START Supplied entries

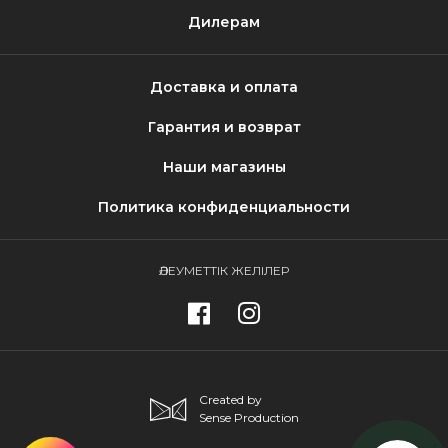
Дилерам
Доставка и оплата
Гарантия и возврат
Наши магазины
Политика конфиденциальности
ӘЛЕУМЕТТІК ЖЕЛІЛЕР
Created by
Sense Production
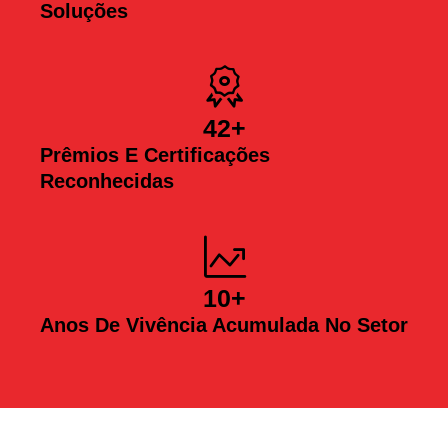
Soluções
42
+
Prêmios E Certificações
Reconhecidas
10
+
Anos De Vivência Acumulada No Setor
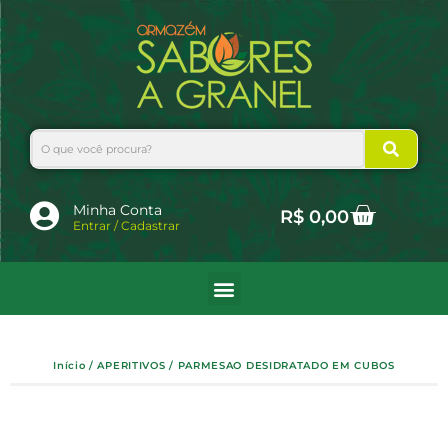
Ir
para
o
conteúdo
Search
Cart
Minha Conta
R$
0,00
Entrar / Cadastrar
Início
/
APERITIVOS
/ PARMESAO DESIDRATADO EM CUBOS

END Supplied entries

» Task prompt: The copy you write out must match the entries word for word, minus their pictures.

» Answer to this task:
Дилерам
Доставка и оплата
Гарантия и возврат
Наши магазины
Политика конфиденциальности
ӘЛЕУМЕТТІК ЖЕЛІЛЕР
Created by
Sense Production
Soluções
42
+
Prêmios E Certificações
Reconhecidas
10
+
Anos De Vivência Acumulada No Setor
Ir
para
o
conteúdo
Search
Cart
Minha Conta
R$
0,00
Entrar / Cadastrar
Início
/
APERITIVOS
/ PARMESAO DESIDRATADO EM CUBOS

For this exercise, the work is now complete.